Option 1 – Assignment
This is where you transfer your lease to a third party. However, you will need to be able to find someone who is willing to take on the lease. It is likely that the Landlord will have to approve the new Tenant and it is possible that you will be asked to act as a guarantor for the new Tenant, by way of what’s know as a ‘authorised guarantee agreement’. This means, that whilst you will no longer be responsible for paying the liabilities under the lease, you will, nevertheless, become responsible for it again should the new tenant default on the covenants in the lease.
Option 2 – Underlease
This is where a third party occupies the property (known as ‘an undertenant’) and you become their Landlord. Under this arrangement, you will remain liable to your Landlord under the terms of the original lease. The lease with the undertenant would ordinarily be drafted, so that the costs under your lease are mirrored. In these circumstances, the liability under the lease with your Landlord is covered by the underlease. Underletting will usually require the Landlord’s consent and approval of the incoming undertenant.
Option 3 – Break clause
It is possible that the lease has been drafted with the benefit of a break clause. This is the Tenant’s ability to end the lease before the contractual term expires, provided you have complied with certain conditions in the lease.
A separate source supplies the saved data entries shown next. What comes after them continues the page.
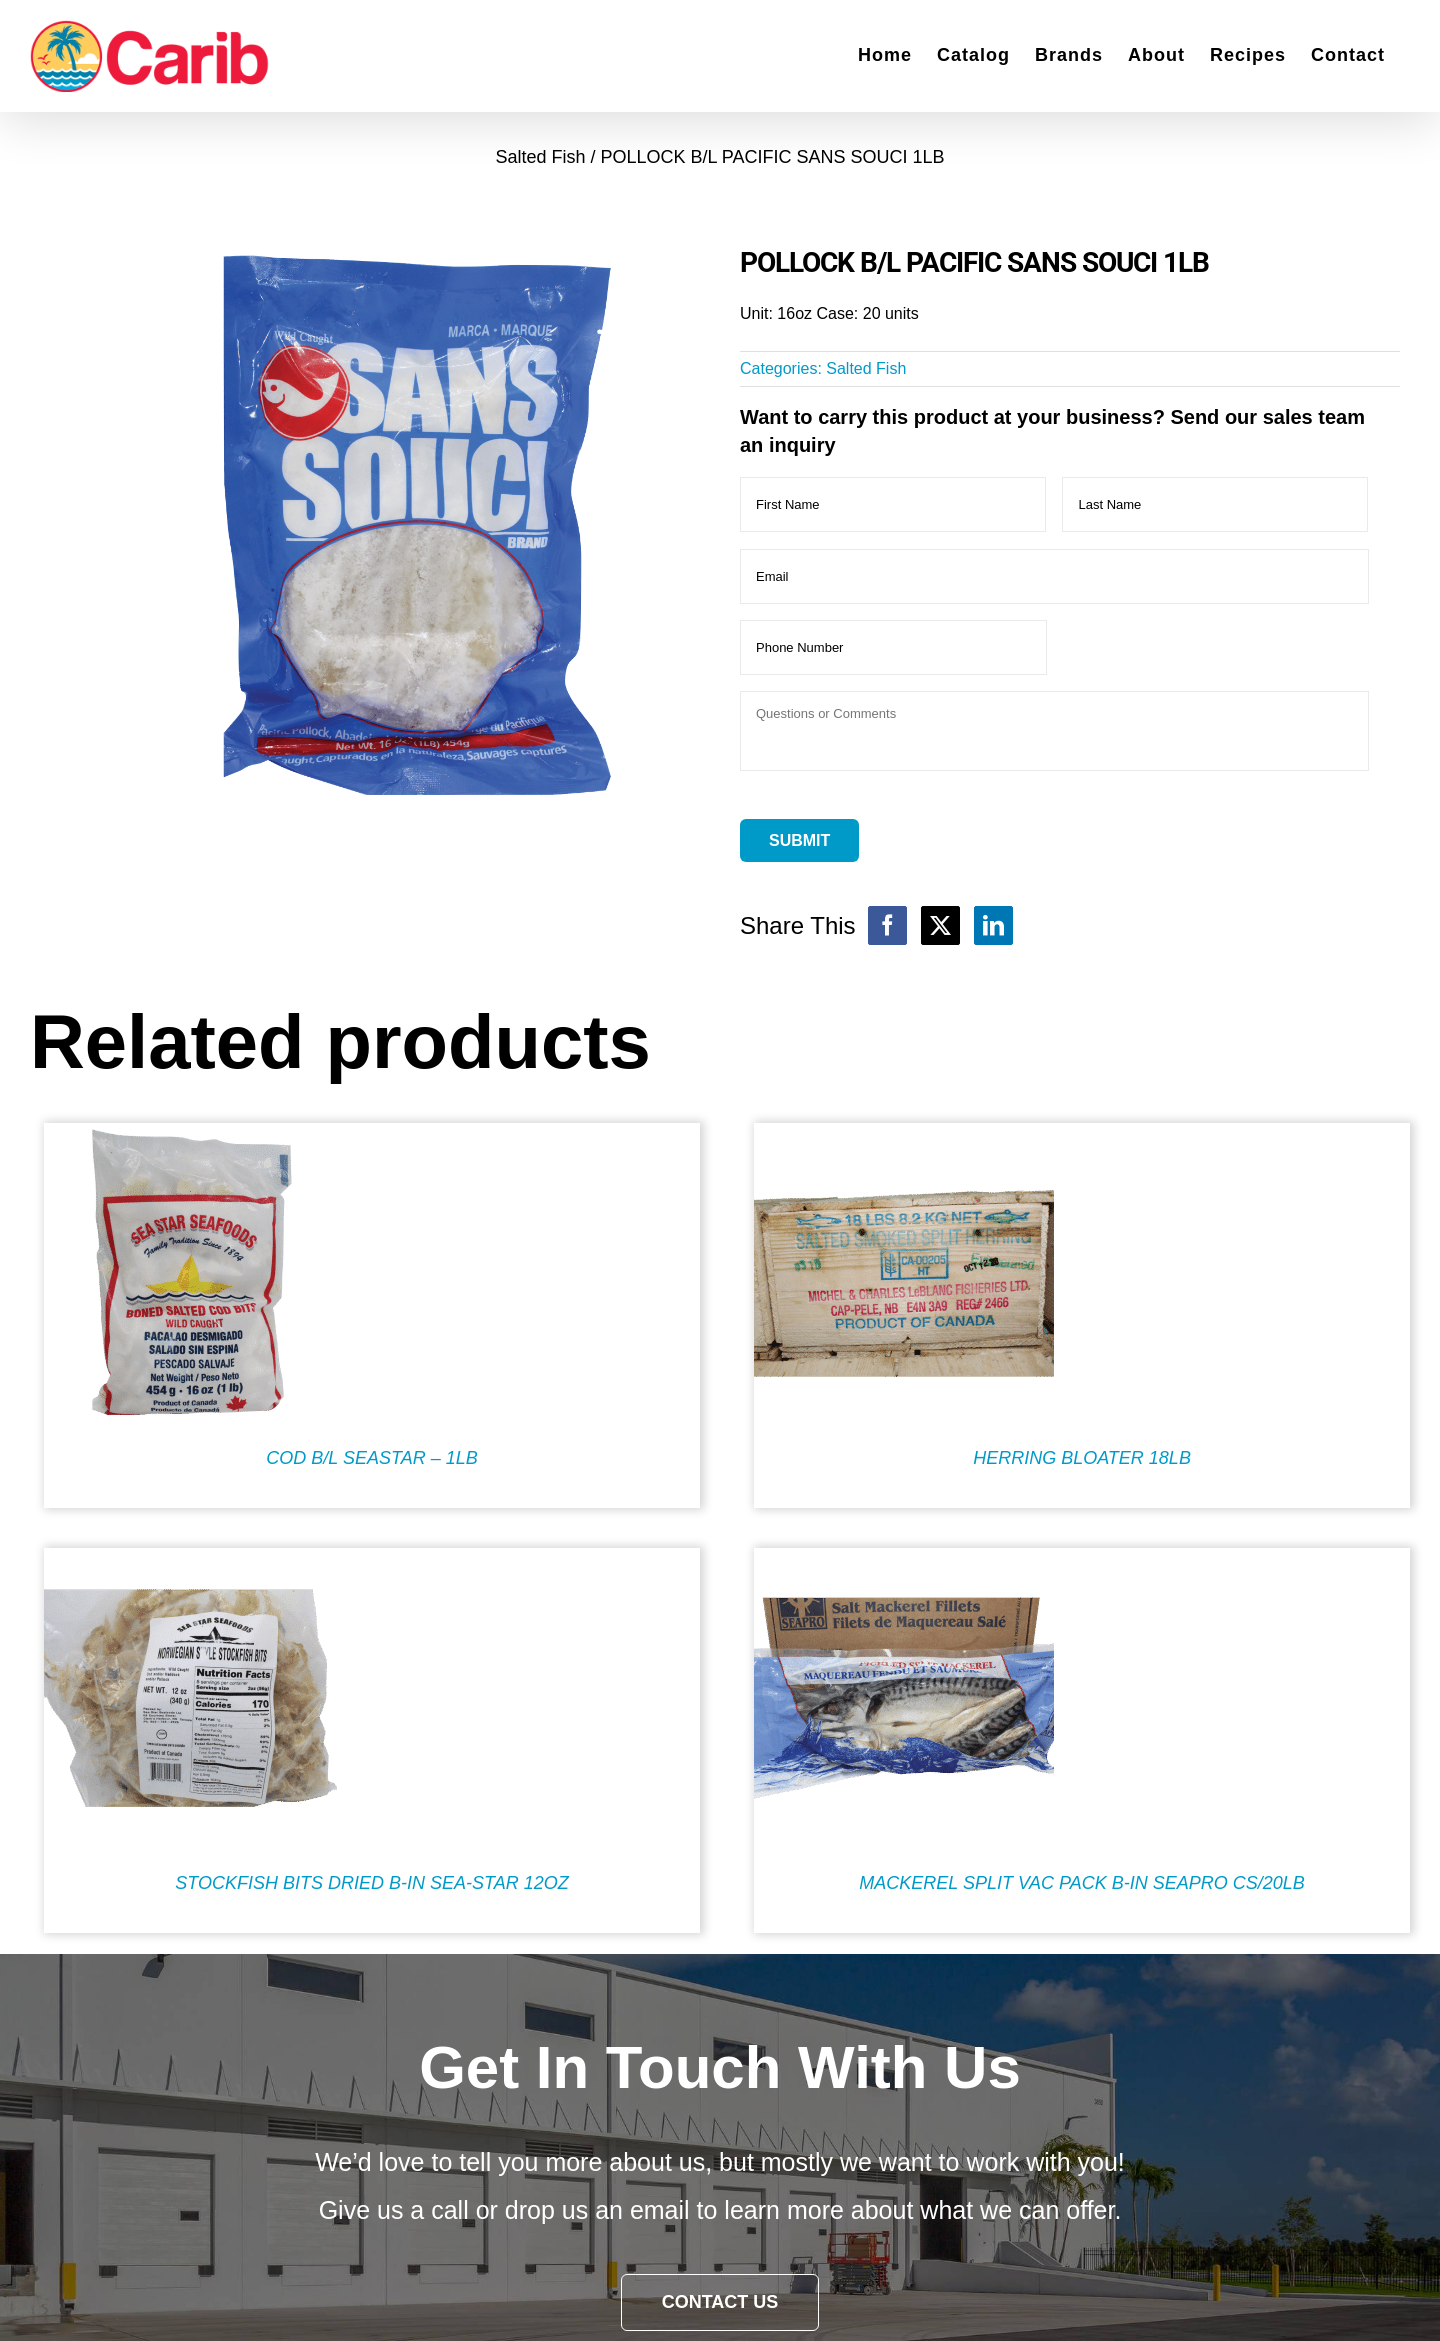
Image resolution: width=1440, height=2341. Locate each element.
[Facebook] (887, 925)
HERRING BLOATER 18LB (1082, 1458)
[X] (940, 925)
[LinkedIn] (993, 925)
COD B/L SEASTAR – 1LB (371, 1458)
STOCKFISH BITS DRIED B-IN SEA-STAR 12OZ (371, 1883)
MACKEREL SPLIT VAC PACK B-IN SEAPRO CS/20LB (1082, 1883)
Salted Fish (866, 368)
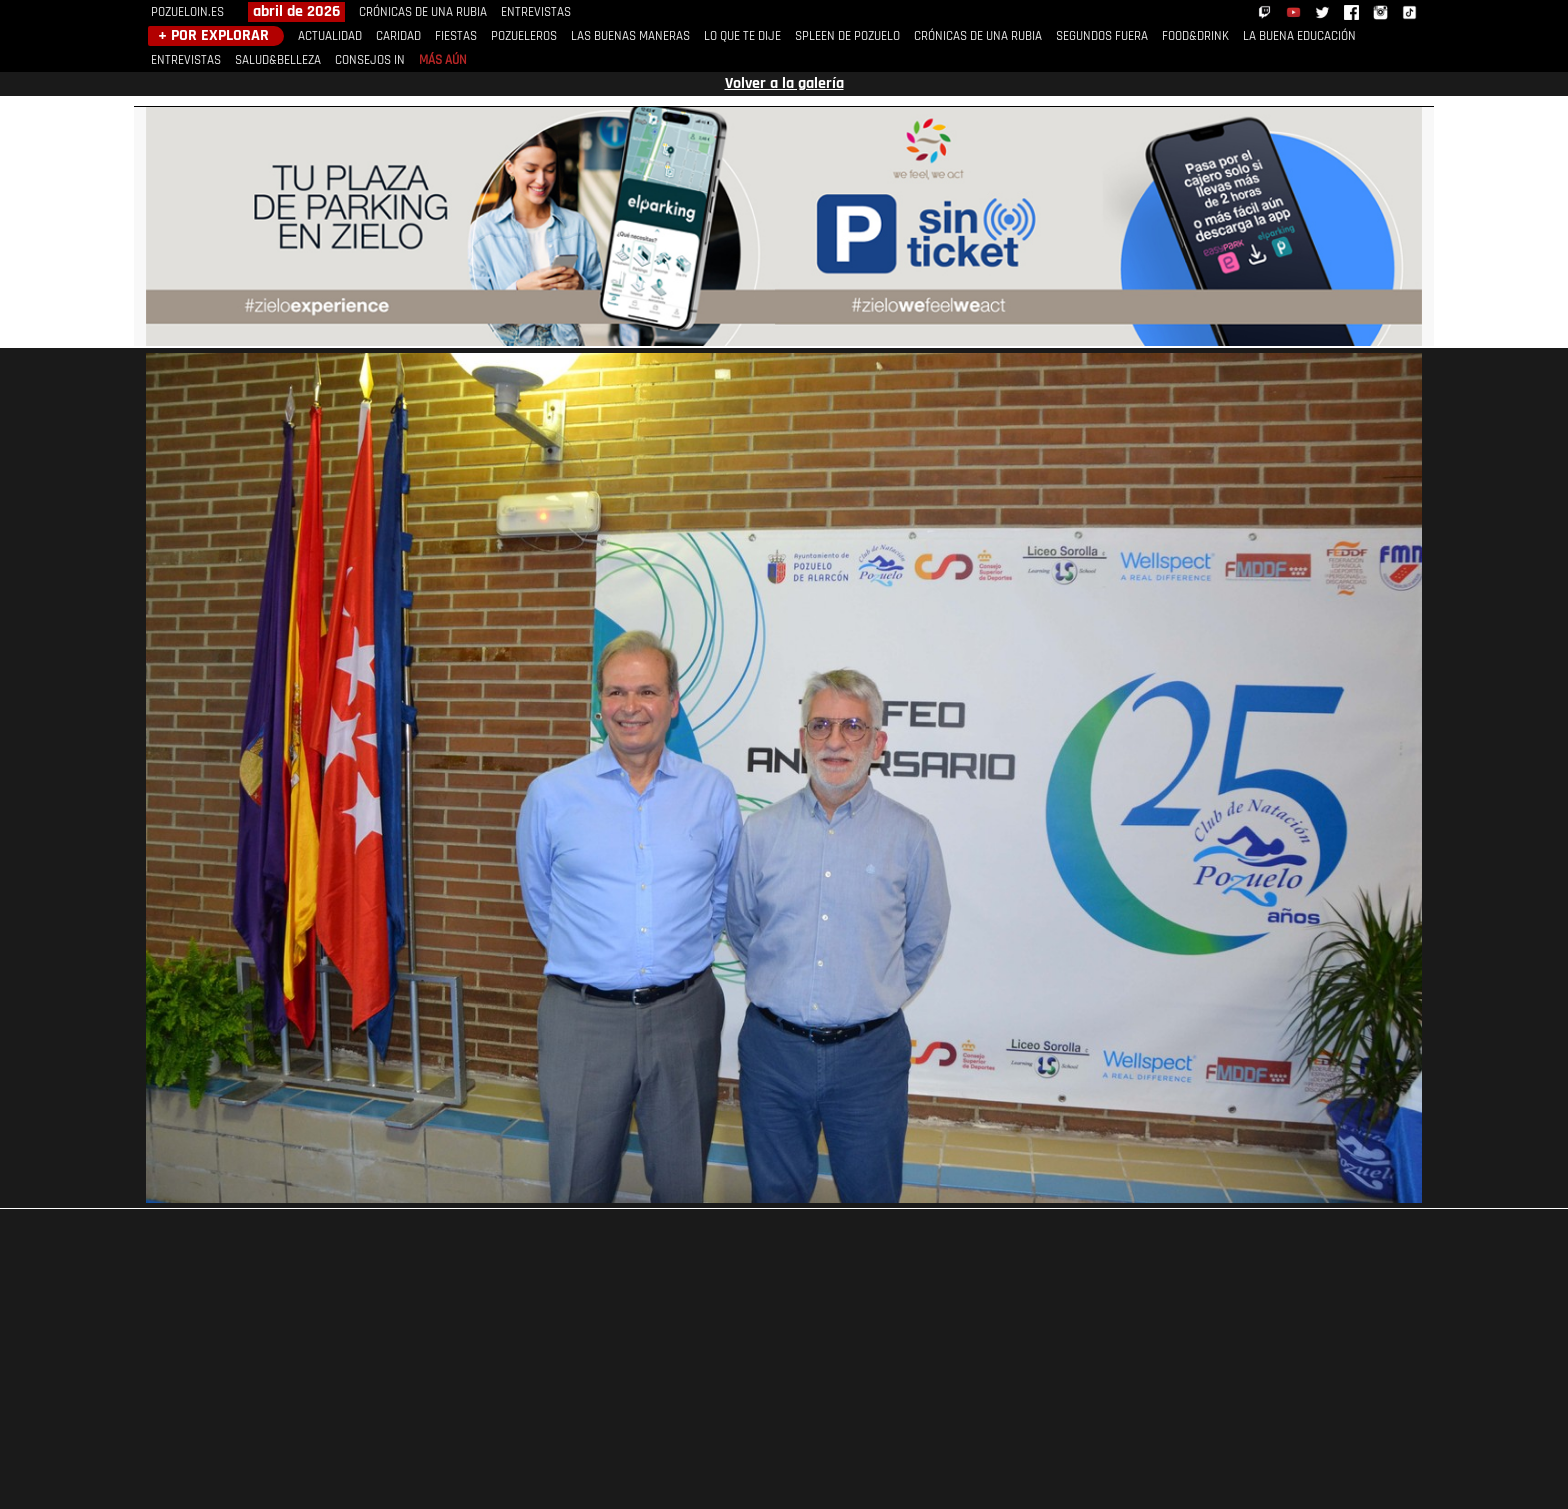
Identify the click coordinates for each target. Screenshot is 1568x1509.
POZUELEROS (524, 36)
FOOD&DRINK (1195, 36)
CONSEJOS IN (370, 60)
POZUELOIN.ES (187, 12)
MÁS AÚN (443, 60)
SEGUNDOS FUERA (1102, 36)
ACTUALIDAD (330, 36)
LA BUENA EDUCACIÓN (1299, 36)
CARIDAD (398, 36)
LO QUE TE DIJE (742, 36)
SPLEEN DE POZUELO (847, 36)
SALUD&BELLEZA (278, 60)
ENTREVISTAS (536, 12)
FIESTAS (456, 36)
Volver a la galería (784, 84)
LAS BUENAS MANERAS (630, 36)
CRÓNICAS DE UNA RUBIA (423, 12)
The rules around break clauses can be tricky and the break requirements must be followed to ensure that the break is valid.
Where you are in a fragile financial position, it is important to remember that the termination of the lease may bring forward other cost’s liabilities. You will need to consider your dilapidation liability which will require a review of the existing condition of the property and the repair covenant in the lease.
We would also expect to see an obligation on the tenant to remove any alterations which have been carried out during the term of the lease. These alterations may need to be removed before the end of the lease.
Option 4 – Surrender
Lastly, you could try and negotiate a deed of surrender with the Landlord. This deed will end the lease by agreement. In the current climate, this is unlikely to be an attractive option for any Landlord. A Landlord is unlikely to be able to find an alternative Tenant who is willing to take on a new lease, particularly, where prospective tenants are unable to physically view the property. Landlords may take the view that its better to keep a Tenant on the hook for the rent arrears (even if payment is never received) rather than have an empty premises.
Issues with sharing without consent
Leases will usually permit a Tenant to share occupation of the property with another member of a group company. The definition of ‘group company’ should be considered carefully before such sharing arrangements take place.
This is particularly true for more complex group structures. Ultimately, a failure of the Tenant to follow the rules correctly can result in the Landlord being entitled to forfeit the lease, damages or an injunction.